By the time you thought that through, you would have ingested that spoiled milk and it would be in your system, along with all the other contaminants in there, which would obviously make you sick and/or even bring about death. That wouldn’t be good for survival!
Thank god we don’t go through such time consuming, risk-benefit calculations for many events that have implications for our health or safety. Those with that system survived and remain here today; those without that system were selected out of existence by nature.
The appraisal process is fast! Extremely fast!
And for good reason. It is so fast that scientists still don’t have an accurate accounting of exactly how fast it is (although we have good guesses!). Thus, changing the appraisal process is very, very difficult.
In actuality, we’re all constantly scanning our environment for possible emotion triggers. Much of time, we appraise events and they don’t trigger an emotion; that is, they are not evaluated as possibly requiring an immediate response from us in order to survive. In fact, some may say that our contemporary human life is pretty cushy, where emotions hamper more than they help.
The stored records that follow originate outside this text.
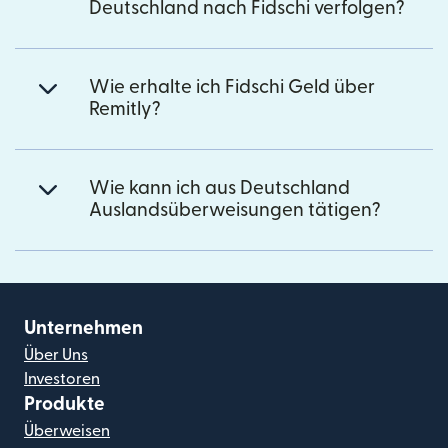
Deutschland nach Fidschi verfolgen?
Wie erhalte ich Fidschi Geld über
Remitly?
Wie kann ich aus Deutschland
Auslandsüberweisungen tätigen?
Unternehmen
Über Uns
Investoren
Produkte
Überweisen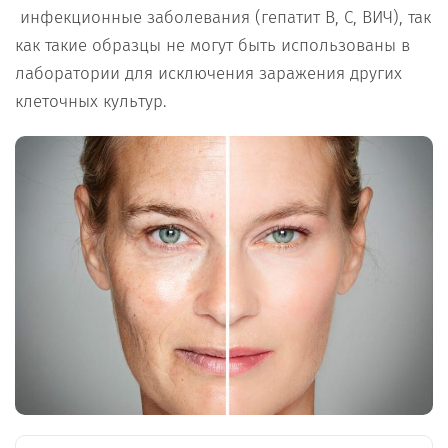
инфекционные заболевания (гепатит B, С, ВИЧ), так
как такие образцы не могут быть использованы в
лаборатории для исключения заражения других
клеточных культур.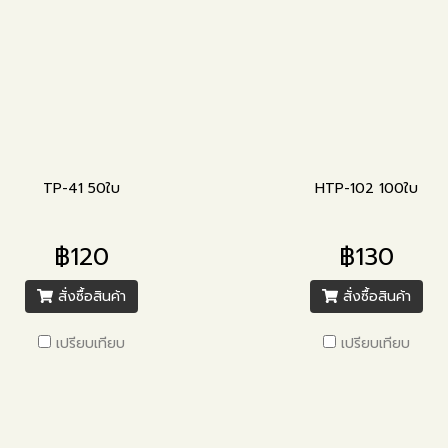
TP-41 50ใบ
HTP-102 100ใบ
฿120
฿130
สั่งซื้อสินค้า
สั่งซื้อสินค้า
เปรียบเทียบ
เปรียบเทียบ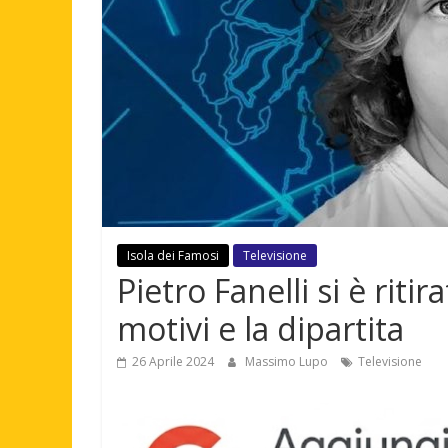
Isola dei Famosi
Televisione
Pietro Fanelli si è ritir
motivi e la dipartita
26 Aprile 2024
Massimo Lupo
Televisione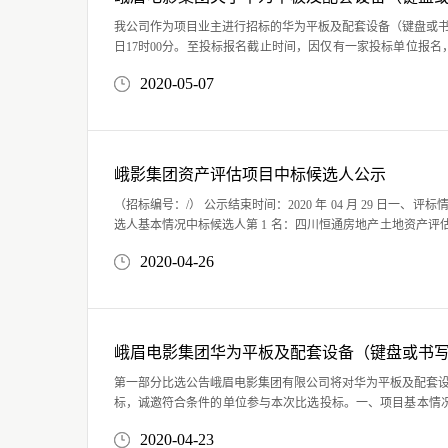
我公司作为项目业主进行招标的华为平板及配套设备（键盘或书写笔
日17时00分。至投标报名截止时间，因仅有一家投标单位报名，故本次比
公司2020年5月7日
2020-05-07
峨影集团资产评估项目中标候选人公示
（招标编号：/） 公示结束时间：2020 年 04 月 29 日一、评标情况标段(包)[001]峨影集团资产评估项目: 1、中标候
选人基本情况中标候选人第 1 名：四川恒通房地产土地资产评估有限公司，投标报价：72 万元， 质量：符合国家
相关规范要求和招标人上级主管部门审批要求，工期..
2020-04-26
峨眉电影集团华为平板及配套设备（键盘或书
第一部分比选公告峨眉电影集团有限公司将对华为平板及配套
标，诚邀符合条件的单位参与本次比选投标。一、项目基本情
写笔）采购项目2、比选人：峨眉电影集团有限公司二、比选内容：
2020-04-23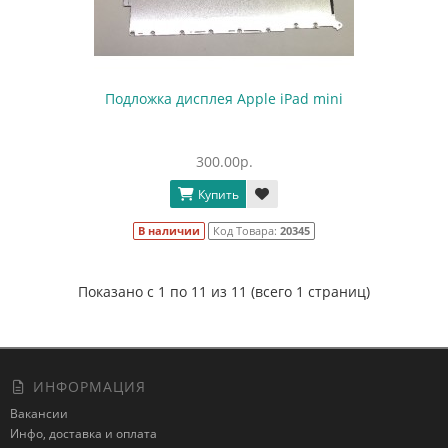
Подложка дисплея Apple iPad mini
300.00р.
Купить
В наличии
Код Товара:
20345
Показано с 1 по 11 из 11 (всего 1 страниц)
ИНФОРМАЦИЯ
Вакансии
Инфо, доставка и оплата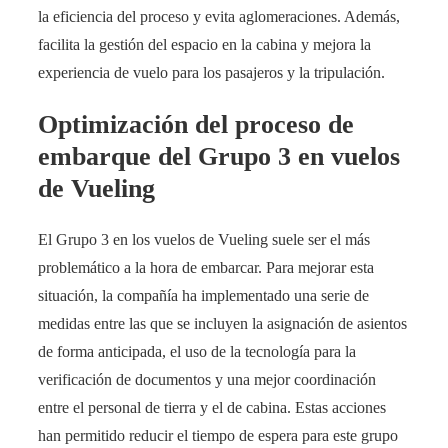
la eficiencia del proceso y evita aglomeraciones. Además,
facilita la gestión del espacio en la cabina y mejora la
experiencia de vuelo para los pasajeros y la tripulación.
Optimización del proceso de
embarque del Grupo 3 en vuelos
de Vueling
El Grupo 3 en los vuelos de Vueling suele ser el más
problemático a la hora de embarcar. Para mejorar esta
situación, la compañía ha implementado una serie de
medidas entre las que se incluyen la asignación de asientos
de forma anticipada, el uso de la tecnología para la
verificación de documentos y una mejor coordinación
entre el personal de tierra y el de cabina. Estas acciones
han permitido reducir el tiempo de espera para este grupo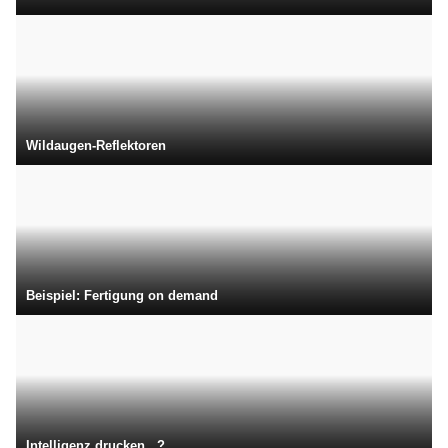
Wildaugen-Reflektoren
Beispiel: Fertigung on demand
Intelligenz drucken...?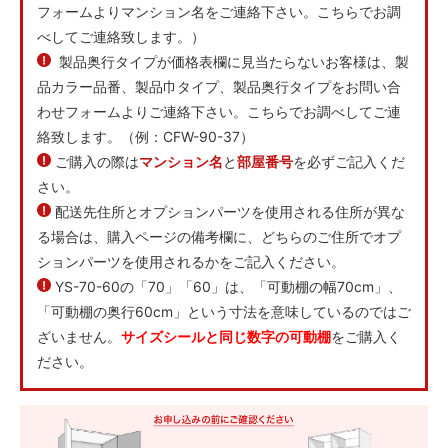
6,171円(税込)
フォームよりマンション名をご連絡下さい。こちらでお調
80-45
べしてご連絡致します。）
6,479円(税込)
製品奥行タイプが価格表欄に見当たらないお客様は、製
80-50
品カラー品番、製品巾タイプ、製品奥行タイプをお問い合
7,425円(税込)
わせフォームよりご連絡下さい。こちらでお調べしてご連
80-60
絡致します。（例：CFW-90-37）
7,898円(税込)
ご購入の際は
マンション名
と
部屋番号
を必ずご記入くだ
80-75
さい。
9,383円(税込)
配送先住所とオプションパーツを使用される住所が異な
80-90
る場合は、購入ページの備考欄に、どちらのご住所でオプ
11,132円(税込)
ションパーツを使用されるかをご記入ください。
85-24
YS-70-60の「70」「60」は、「可動棚の幅70cm」、
5,698円(税込)
「可動棚の奥行60cm」という寸法を意味しているのではご
85-30
ざいません。
サイズシールと同じ数字の可動棚
をご購入く
5,698円(税込)
ださい。
85-35
6,171円(税込)
85-40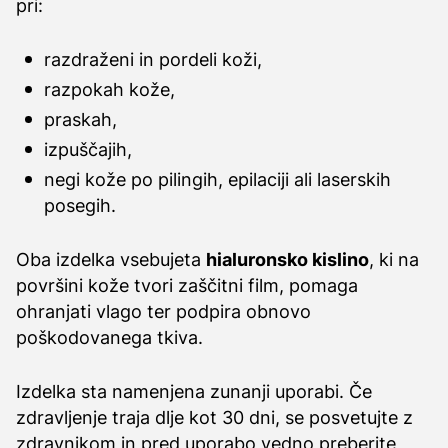
pri:
razdraženi in pordeli koži,
razpokah kože,
praskah,
izpuščajih,
negi kože po pilingih, epilaciji ali laserskih
posegih.
Oba izdelka vsebujeta
hialuronsko kislino
, ki na
površini kože tvori zaščitni film, pomaga
ohranjati vlago ter podpira obnovo
poškodovanega tkiva.
Izdelka sta namenjena zunanji uporabi. Če
zdravljenje traja dlje kot 30 dni, se posvetujte z
zdravnikom in pred uporabo vedno preberite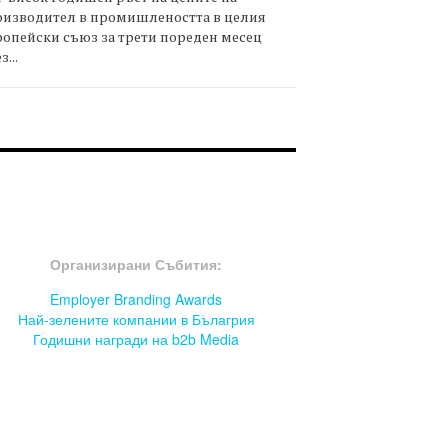
оизводител в промишлеността в целия
опейски съюз за трети пореден месец
з...
OOTER-СЪБИТИЯ
Организирани Събития:
Employer Branding Awards
Най-зелените компании в Бълагрия
Годишни награди на b2b Media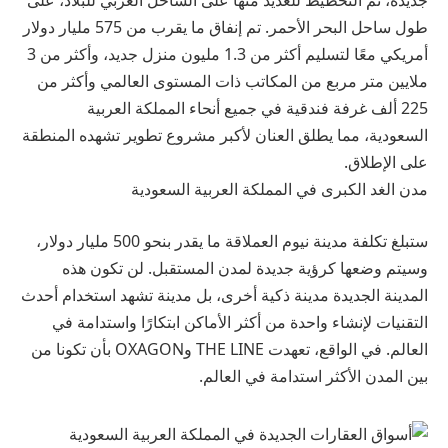
جديدة، تم التخطيط للعديد منها على الساحل الغربي للبلاد، على
طول ساحل البحر الأحمر. تم إنفاق ما يقرب من 575 مليار دولار
أمريكي معًا لتسليم أكثر من 1.3 مليون منزل جديد، وأكثر من 3
ملايين متر مربع من المكاتب ذات المستوى العالمي وأكثر من
225 ألف غرفة فندقية في جميع أنحاء المملكة العربية
السعودية، مما يطلق العنان لأكبر مشروع تطوير تشهده المنطقة
على الإطلاق.
مدن الغد الكبرى في المملكة العربية السعودية
ستبلغ تكلفة مدينة نيوم العملاقة ما يقدر بنحو 500 مليار دولار،
وسيتم وضعها كرؤية جديدة لمدن المستقبل. لن تكون هذه
المدينة الجديدة مدينة ذكية أخرى، بل مدينة تشهد استخدام أحدث
التقنيات لإنشاء واحدة من أكثر الأماكن ابتكارًا واستدامة في
العالم. في الواقع، تعهدت THE LINE وOXAGON بأن تكونا من
بين المدن الأكثر استدامة في العالم.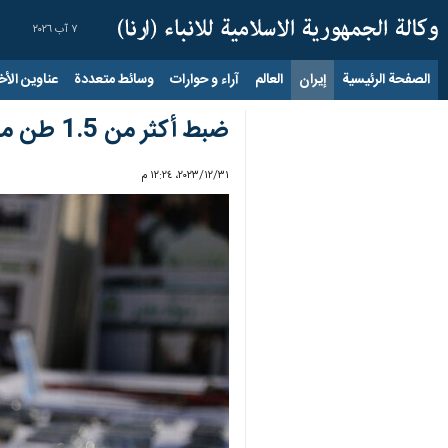
٧ آب ٢٠٢٦
الصفحة الرئيسية
إيران
العالم
آراء و حوارات
وسائط متعددة
عناوين الأخب
ضبط أكثر من 1.5 طن من المخدرات في سيستان وبلوشستان
٣١‏/١٢‏/٢٠٢٣، ١٢:٢٤ م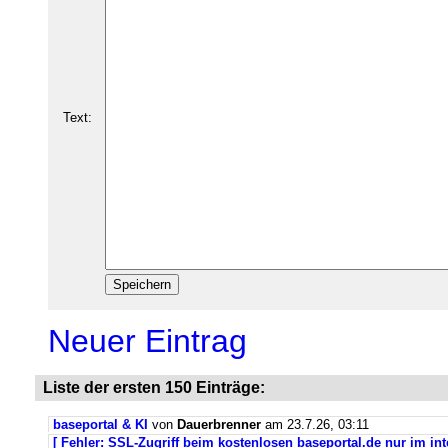
Text:
Neuer Eintrag
Liste der ersten 150 Einträge:
baseportal & KI
von
Dauerbrenner
am 23.7.26, 03:11
[ Fehler: SSL-Zugriff beim kostenlosen baseportal.de nur im int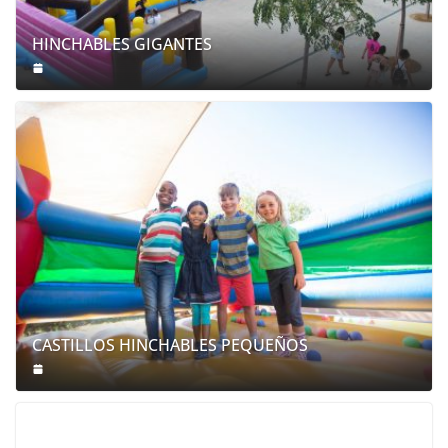
HINCHABLES GIGANTES
CASTILLOS HINCHABLES PEQUEÑOS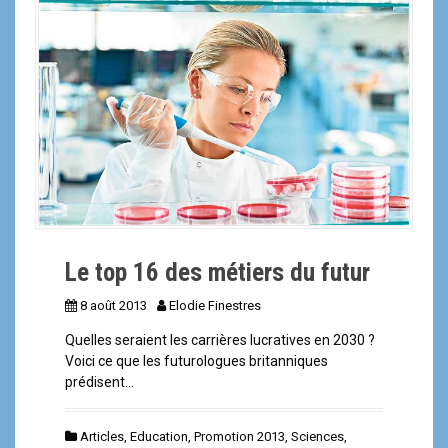
a
l
Le top 16 des métiers du futur
8 août 2013
Elodie Finestres
Quelles seraient les carrières lucratives en 2030 ?
Voici ce que les futurologues britanniques
prédisent…
Articles
,
Education
,
Promotion 2013
,
Sciences
,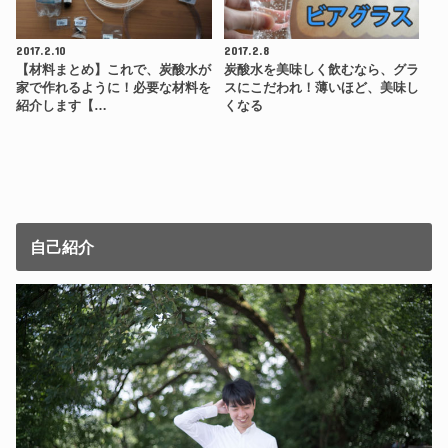
2017.2.10
2017.2.8
【材料まとめ】これで、炭酸水が
炭酸水を美味しく飲むなら、グラ
家で作れるように！必要な材料を
スにこだわれ！薄いほど、美味し
紹介します【…
くなる
自己紹介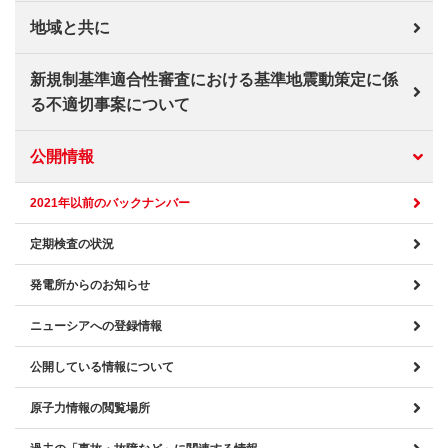
地域と共に
新規制基準適合性審査における基準地震動策定に係
る不適切事案について
公開情報
2021年以前のバックナンバー
定期検査の状況
発電所からのお知らせ
ニューシアへの登録情報
公開している情報について
原子力情報の閲覧場所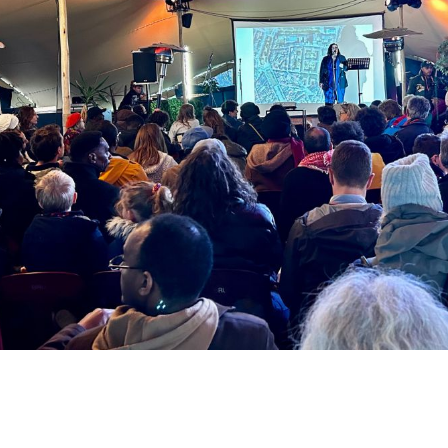
e de théâtre à la progression dramaturgique forte amène le 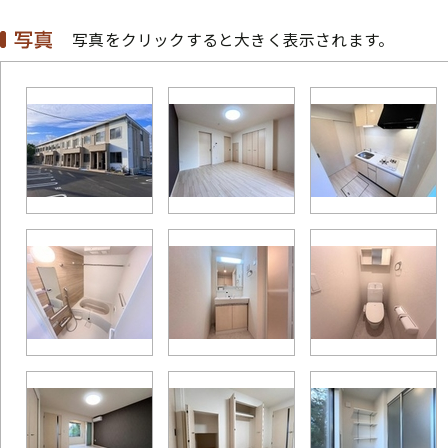
写真をクリックすると大きく表示されます。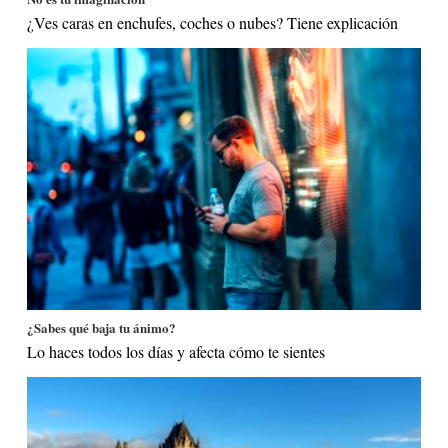
¿Ves caras en enchufes, coches o nubes? Tiene explicación
¿Sabes qué baja tu ánimo?
Lo haces todos los días y afecta cómo te sientes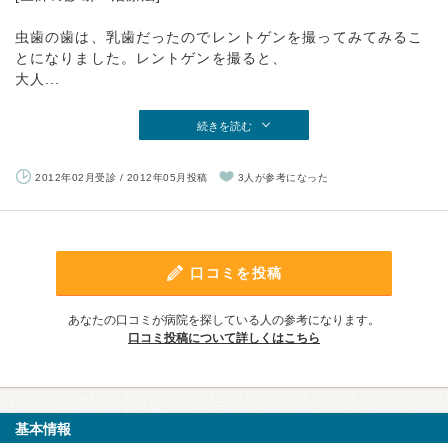
虫歯の歯は、乳歯だったのでレントゲンを撮ってみてみるこ
とになりました。レントゲンを撮ると、
大人...
続きを読む
2012年02月受診 / 2012年05月投稿
3人が参考になった
口コミを投稿
あなたの口コミが病院を探している人の参考になります。
口コミ投稿について詳しくはこちら
基本情報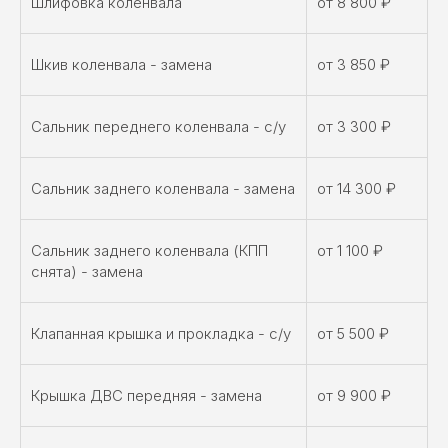
Шлифовка коленвала
от 8 800 ₽
Шкив коленвала - замена
от 3 850 ₽
Сальник переднего коленвала - с/у
от 3 300 ₽
Сальник заднего коленвала - замена
от 14 300 ₽
Сальник заднего коленвала (КПП
от 1 100 ₽
снята) - замена
Клапанная крышка и прокладка - с/у
от 5 500 ₽
Крышка ДВС передняя - замена
от 9 900 ₽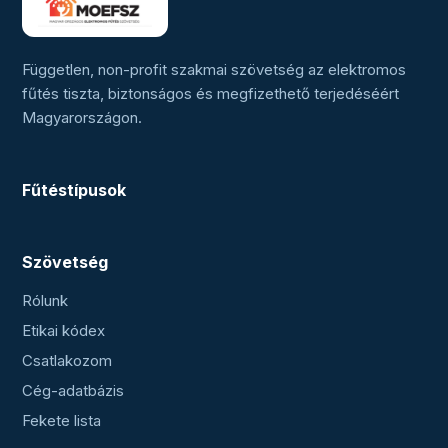
Független, non-profit szakmai szövetség az elektromos
fűtés tiszta, biztonságos és megfizethető terjedéséért
Magyarországon.
Fűtéstípusok
Szövetség
Rólunk
Etikai kódex
Csatlakozom
Cég-adatbázis
Fekete lista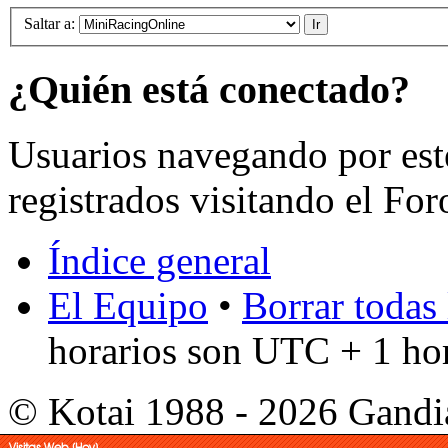
Saltar a:
¿Quién está conectado?
Usuarios navegando por est
registrados visitando el For
Índice general
El Equipo
•
Borrar todas 
horarios son UTC + 1 ho
© Kotai 1988 - 2026 Gandi
Visitas Web (Hoy)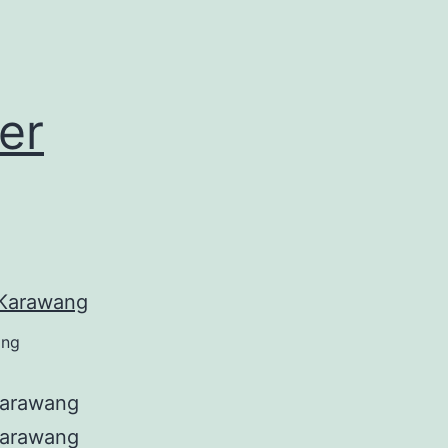
er
ang
Karawang
Karawang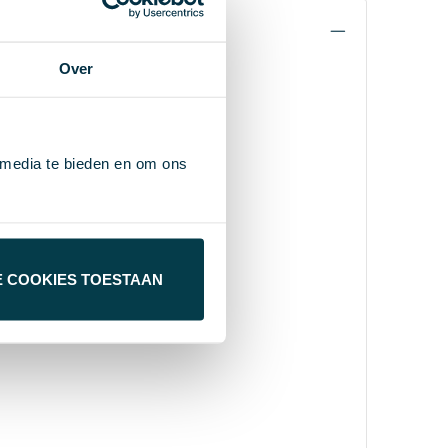
Over
 media te bieden en om ons
E COOKIES TOESTAAN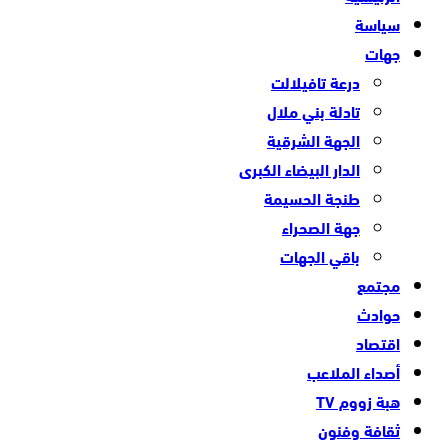
سياسة
جهات
درعة تافيلالت
تادلة بني ملال
الجهة الشرقية
الدار البيضاء الكبرى
طنجة الحسيمة
جهة الصحراء
باقي الجهات
مجتمع
حوادث
اقتصاد
أصداء الملاعب
هبة زووم TV
ثقافة وفنون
But when something happens that may require an immediate response, the emotion system kicks in, appraising events and other stimuli extremely rapidly and turning on the emotion system in order to act. Just think about a time that you may have been on a sidewalk and abruptly heard a car or bus coming at you.
What about culture and emotion?
Now, although the underlying psychological themes associated with each of the basic emotions are universal and innate, culture still plays an important role in how we adapt our emotion system for daily use.
Yes, there are some events that universally trigger the same kinds of emotions – spoiled milk, snakes, feces, etc. – all kinds of things that are associated with survival regardless of culture.
But cultures also facilitate our learning to associate our innate emotion systems in culture-specific and individually different ways. That’s why the same event can trigger very different emotions in different people – because they have learned to associate different appraisals for those events in their upbringing.
So the next time you think about an emotion, think about not only the specific event that you think triggered it, but the underlying, psychological theme with which your mind evaluated that event.
That’s the real trigger of the emotion.